HOW TO COMPLETE THIS TASK:
What is needed is an exact copy of the listing, with no pictures in it.

BEGIN

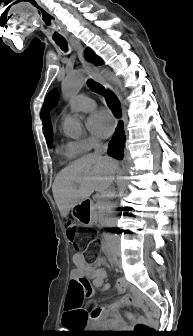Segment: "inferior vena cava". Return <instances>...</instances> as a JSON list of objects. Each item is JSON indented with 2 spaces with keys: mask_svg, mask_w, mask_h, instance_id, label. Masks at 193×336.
Listing matches in <instances>:
<instances>
[{
  "mask_svg": "<svg viewBox=\"0 0 193 336\" xmlns=\"http://www.w3.org/2000/svg\"><path fill=\"white\" fill-rule=\"evenodd\" d=\"M107 148H108L107 144H101L99 141L96 140L94 143V154L102 155L107 152ZM113 179L114 176L109 177L110 183L112 182Z\"/></svg>",
  "mask_w": 193,
  "mask_h": 336,
  "instance_id": "inferior-vena-cava-1",
  "label": "inferior vena cava"
}]
</instances>
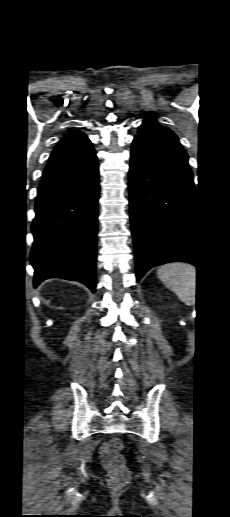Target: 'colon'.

END

SOLUTION TO THIS TASK:
Segment: "inferior vena cava". Return <instances>...</instances> as a JSON list of objects. Each item is JSON indented with 2 spaces with keys: mask_svg, mask_w, mask_h, instance_id, label. Masks at 193×336.
Listing matches in <instances>:
<instances>
[{
  "mask_svg": "<svg viewBox=\"0 0 193 336\" xmlns=\"http://www.w3.org/2000/svg\"><path fill=\"white\" fill-rule=\"evenodd\" d=\"M107 148H108L107 144H101L99 141L96 140L94 143V154L102 155L107 152ZM113 179L114 176L109 177L110 183L112 182Z\"/></svg>",
  "mask_w": 193,
  "mask_h": 336,
  "instance_id": "inferior-vena-cava-1",
  "label": "inferior vena cava"
}]
</instances>
Target: 'colon'.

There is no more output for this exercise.